Sympy nsolve function and multiple solutions

Question

I did this little test program in python to see how solve and nsolve work.

from sympy import *

theta = Symbol('theta')
phi = Symbol('phi')

def F(theta,phi):
    return sin(theta)*cos(phi)+cos(phi)**2
def G(phi):
    return ((1 + sqrt(3))*sin(phi) - 4*pi*sin(2*phi)*cos(2*phi))
solution1 = solve(F(pi/2,phi),phi)
solution2 = solve(G(phi),phi)
solution3 = nsolve(G(phi),0)
solution4 = nsolve(G(phi),1)
solution5 = nsolve(G(phi),2)
solution6 = nsolve(G(phi),3)
print solution1, solution2, solution3, solution4, solution5, solution6

And I get this output:

[pi/2, pi] [] 0.0 -0.713274788952698 2.27148961717279 3.14159265358979

The first call of solve gave me two solutions of the corresponding function.
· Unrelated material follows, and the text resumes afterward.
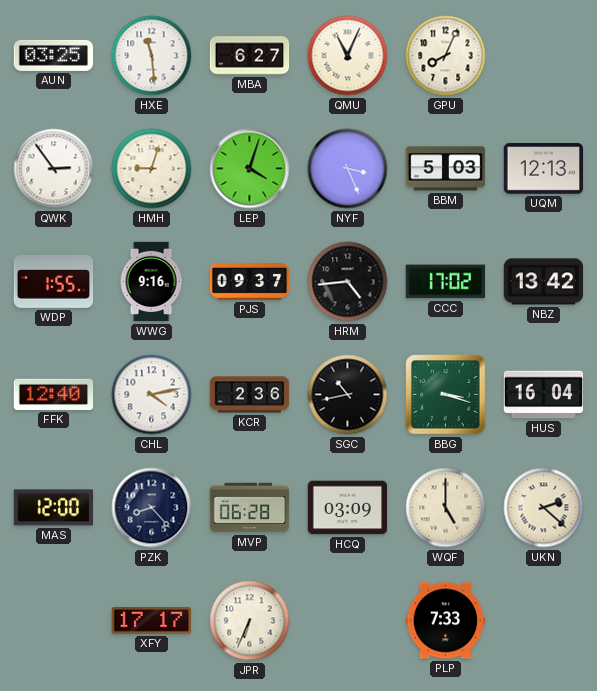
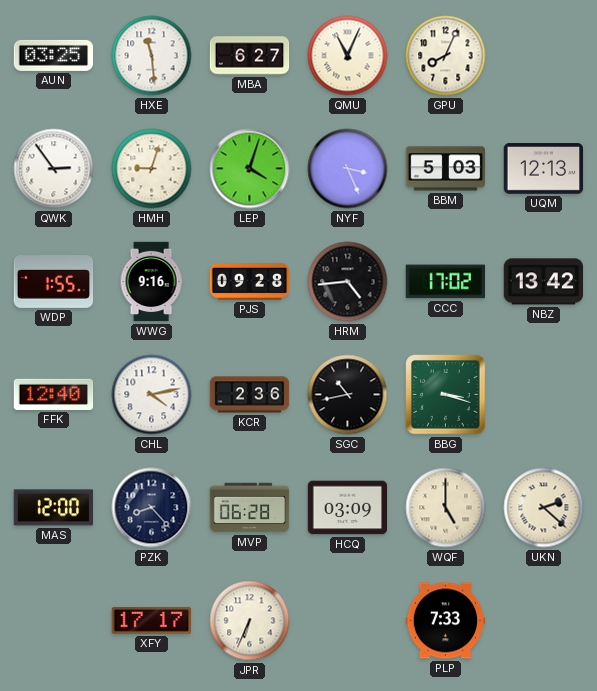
PJS: 09:37 -> 09:28
HUS: 16:04 -> none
But not the second one. I wonder why? nsolve seems to work with an initial test value, but depending on that value, it gives different numerical solutions. Is there a way to get the list all numerical solutions with nsolve or with another function, in just one line?

Answer 1

The first call of solve gave me two solutions of the corresponding function. But not the second one. I wonder why?

In general, you cannot solve an equation symbolically and apparently solve does exactly that. In other words: Consider yourself lucky if solve can solve your equation, the typical technical applications don't have analytic solutions, that is, cannot be solved symbolically.
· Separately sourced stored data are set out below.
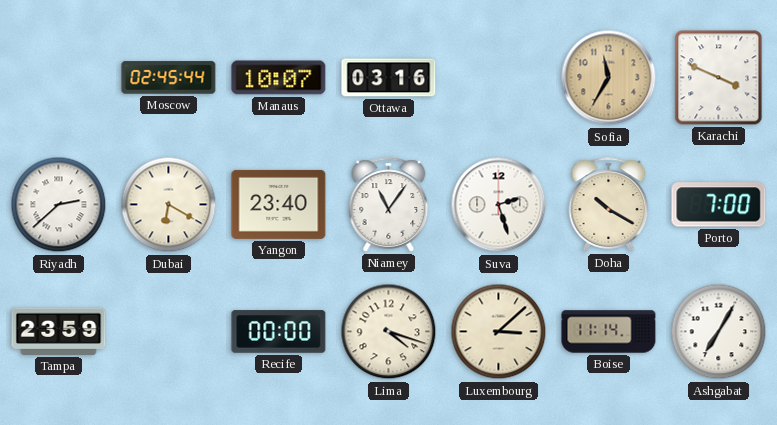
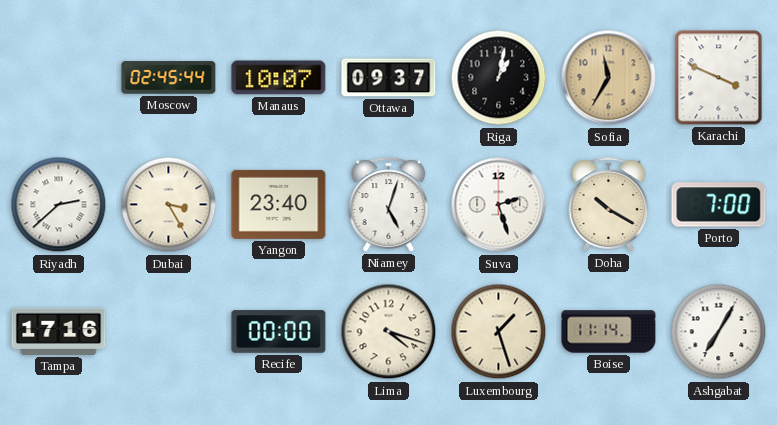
Ottawa: 03:16 -> 09:37
Riga: none -> 1:02
Dubai: 6:20 -> 3:25
Niamey: 11:06 -> 5:03
Tampa: 23:59 -> 17:16
Luxembourg: 3:08 -> 1:27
So the fall-back option is to solve the equation numerically, which starts from an initial point. In the general case, there is no guarantee that nsolve will find a solution even if exists one.
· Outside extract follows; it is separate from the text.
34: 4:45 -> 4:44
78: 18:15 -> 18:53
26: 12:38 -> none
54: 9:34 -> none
Is there a way to get the list all numerical solutions with nsolve or with another function, in just one line?

In general, no. Nevertheless, you can start nsolve from a number of initial guesses and keep track of the solutions found. You might want to distribute your initial guesses uniformly in the interval of interest. This is called multi-start method.